It amazes me that this topic keeps coming up on internet forums.
Null means Null. Identical. There is nothing different. If it actually does null, then you aren't hearing anything different. Your mind might think so for psychological reasons.
Now that being said... aside from a very controlled experiments with test tones, I find it highly unlikely that anyone was able to mix an actual music project in two different DAW's and get them the actually null. If they say they did, I don't think they know the meaning of the word "null". There are too many factors for why it would be utterly improbable that anyone would ever mix down a project with all the various plugins and faders...in exactly the same way in the two daw's leading to a null result.
So yes..its possible that you mixed a project in one DAW and liked the sound better then the other, but based on scientific evidence that has been tested countless times in the past few decades, that is not due to some fundamental DAW voodoo...its simply the way you mixed the project in each DAW.
I have never seen anyone actually provide sound files of two mixed projects from two different daw's that actually do null. I find it highly unlikely that anyone has ever been able to do that. But also many simple tests with test tones between two DAW's have been done, with perfectly nulled out results....meaning...exactly the same result. This is scientific. If you deny this science, then I can't help you, I'd suggest getting a voodoo doll to help you with your mixes then.
But it also has to be recognized that people work differently in different environments and one daw may very well lead someone to create better sounding mixes then another daw, simply because of the way they are using it...but that is entirely subjective, any DAW can produce absolute magic in the right hands.

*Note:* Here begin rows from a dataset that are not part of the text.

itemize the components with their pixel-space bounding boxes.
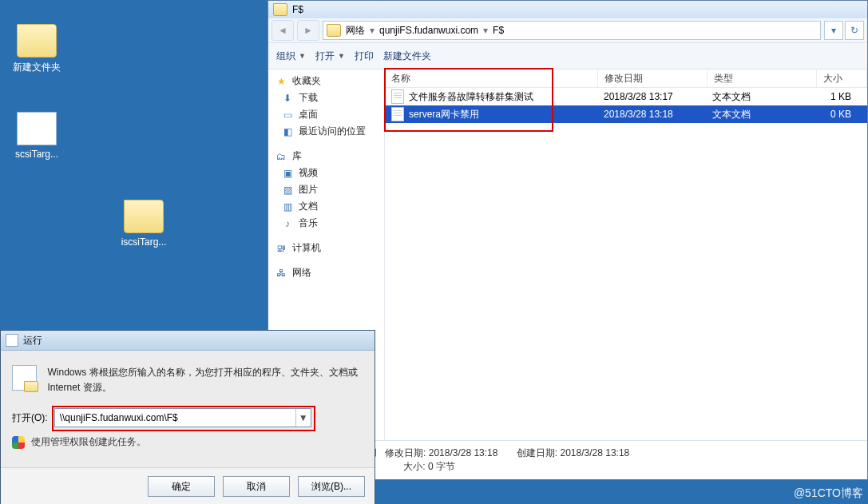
desktop-icon: ▭ <box>281 109 294 121</box>
tree-documents[interactable]: ▥文档 <box>268 198 384 215</box>
app-icon <box>17 112 57 145</box>
status-ctime: 2018/3/28 13:18 <box>561 447 630 458</box>
file-row-selected[interactable]: servera网卡禁用 2018/3/28 13:18 文本文档 0 KB <box>385 105 867 123</box>
column-size[interactable]: 大小 <box>817 69 867 87</box>
picture-icon: ▨ <box>281 184 294 196</box>
library-icon: 🗂 <box>275 150 287 163</box>
file-size: 0 KB <box>814 109 867 120</box>
admin-task-label: 使用管理权限创建此任务。 <box>31 435 146 449</box>
tree-videos[interactable]: ▣视频 <box>268 165 384 181</box>
shield-icon <box>12 436 25 449</box>
run-icon <box>6 334 18 347</box>
status-size-label: 大小: <box>403 461 425 472</box>
run-title: 运行 <box>23 334 42 347</box>
desktop-icon-app[interactable]: scsiTarg... <box>5 112 69 160</box>
tree-desktop[interactable]: ▭桌面 <box>268 106 384 123</box>
breadcrumb-separator: ▾ <box>483 25 488 36</box>
file-name: 文件服务器故障转移群集测试 <box>409 90 533 104</box>
desktop-icon-folder2[interactable]: iscsiTarg... <box>112 200 176 248</box>
file-type: 文本文档 <box>706 108 814 121</box>
folder-icon <box>327 24 341 37</box>
tree-computer[interactable]: 🖳计算机 <box>268 240 384 256</box>
run-dialog: 运行 Windows 将根据您所输入的名称，为您打开相应的程序、文件夹、文档或 … <box>0 330 375 504</box>
star-icon: ★ <box>275 75 287 88</box>
download-icon: ⬇ <box>281 92 294 105</box>
file-name: servera网卡禁用 <box>409 108 479 121</box>
file-row[interactable]: 文件服务器故障转移群集测试 2018/3/28 13:17 文本文档 1 KB <box>385 88 867 105</box>
file-size: 1 KB <box>814 91 867 102</box>
run-program-icon <box>12 365 37 391</box>
desktop-icon-label: 新建文件夹 <box>5 61 69 74</box>
tree-pictures[interactable]: ▨图片 <box>268 181 384 198</box>
open-button[interactable]: 打开▼ <box>315 50 345 63</box>
tree-downloads[interactable]: ⬇下载 <box>268 89 384 106</box>
tree-libraries[interactable]: 🗂库 <box>268 148 384 165</box>
command-bar: 组织▼ 打开▼ 打印 新建文件夹 <box>268 43 867 69</box>
desktop-icon-label: iscsiTarg... <box>112 236 176 248</box>
music-icon: ♪ <box>281 217 294 230</box>
desktop-icon-folder1[interactable]: 新建文件夹 <box>5 24 69 74</box>
column-type[interactable]: 类型 <box>707 69 817 87</box>
column-name[interactable]: 名称 <box>385 69 598 87</box>
tree-recent[interactable]: ◧最近访问的位置 <box>268 123 384 140</box>
column-date[interactable]: 修改日期 <box>598 69 707 87</box>
watermark: @51CTO博客 <box>794 486 863 501</box>
column-headers: 名称 修改日期 类型 大小 <box>385 69 867 88</box>
tree-favorites[interactable]: ★收藏夹 <box>268 73 384 89</box>
refresh-dropdown-button[interactable]: ▾ <box>824 21 843 40</box>
organize-button[interactable]: 组织▼ <box>276 50 306 63</box>
file-type: 文本文档 <box>706 90 814 104</box>
cancel-button[interactable]: 取消 <box>223 476 290 497</box>
file-date: 2018/3/28 13:18 <box>597 109 706 120</box>
address-bar[interactable]: 网络 ▾ qunjiFS.fudanwuxi.com ▾ F$ <box>323 21 821 40</box>
forward-button[interactable]: ► <box>297 20 319 41</box>
breadcrumb-host[interactable]: qunjiFS.fudanwuxi.com <box>379 25 478 36</box>
status-mtime: 2018/3/28 13:18 <box>429 447 498 458</box>
tree-network[interactable]: 🖧网络 <box>268 264 384 281</box>
video-icon: ▣ <box>281 167 294 180</box>
breadcrumb-network[interactable]: 网络 <box>346 24 365 38</box>
status-ctime-label: 创建日期: <box>517 447 557 458</box>
document-icon <box>391 89 404 104</box>
folder-icon <box>17 24 57 58</box>
nav-row: ◄ ► 网络 ▾ qunjiFS.fudanwuxi.com ▾ F$ ▾ ↻ <box>268 18 867 43</box>
browse-button[interactable]: 浏览(B)... <box>298 476 365 497</box>
open-input[interactable] <box>55 412 295 423</box>
network-icon: 🖧 <box>275 267 287 280</box>
recent-icon: ◧ <box>281 125 294 138</box>
window-title: F$ <box>292 4 303 15</box>
tree-music[interactable]: ♪音乐 <box>268 215 384 232</box>
folder-icon <box>273 3 287 16</box>
file-date: 2018/3/28 13:17 <box>597 91 706 102</box>
document-icon: ▥ <box>281 200 294 213</box>
breadcrumb-share[interactable]: F$ <box>493 25 504 36</box>
combobox-dropdown-button[interactable]: ▼ <box>295 409 311 427</box>
folder-icon <box>124 200 164 233</box>
status-mtime-label: 修改日期: <box>385 447 426 458</box>
refresh-button[interactable]: ↻ <box>845 21 864 40</box>
computer-icon: 🖳 <box>275 242 287 255</box>
file-list: 名称 修改日期 类型 大小 文件服务器故障转移群集测试 2018/3/28 13… <box>385 69 867 440</box>
back-button[interactable]: ◄ <box>271 20 294 41</box>
breadcrumb-separator: ▾ <box>370 25 375 36</box>
run-title-bar[interactable]: 运行 <box>1 331 375 351</box>
document-icon <box>391 107 404 121</box>
new-folder-button[interactable]: 新建文件夹 <box>383 50 431 63</box>
print-button[interactable]: 打印 <box>355 50 374 63</box>
run-description: Windows 将根据您所输入的名称，为您打开相应的程序、文件夹、文档或 Int… <box>48 365 363 395</box>
open-label: 打开(O): <box>12 411 48 425</box>
open-combobox[interactable]: ▼ <box>54 408 311 427</box>
desktop-icon-label: scsiTarg... <box>5 149 69 160</box>
status-size: 0 字节 <box>428 461 455 472</box>
explorer-title-bar[interactable]: F$ <box>268 1 867 18</box>
ok-button[interactable]: 确定 <box>148 476 215 497</box>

All of that being said...admiral bumble bee also has measured scientifically the differences between DAW's while performing automated fades. So if your project has a lot of automated fades happening....(not midi fades)...then definitely all DAW's are not created equal. Unfortunately, in that test, Cubase didn't fare any better then LogicPro in terms of intermodulation noise. But then...maybe you like the Cubase flavor of intermodulation noise.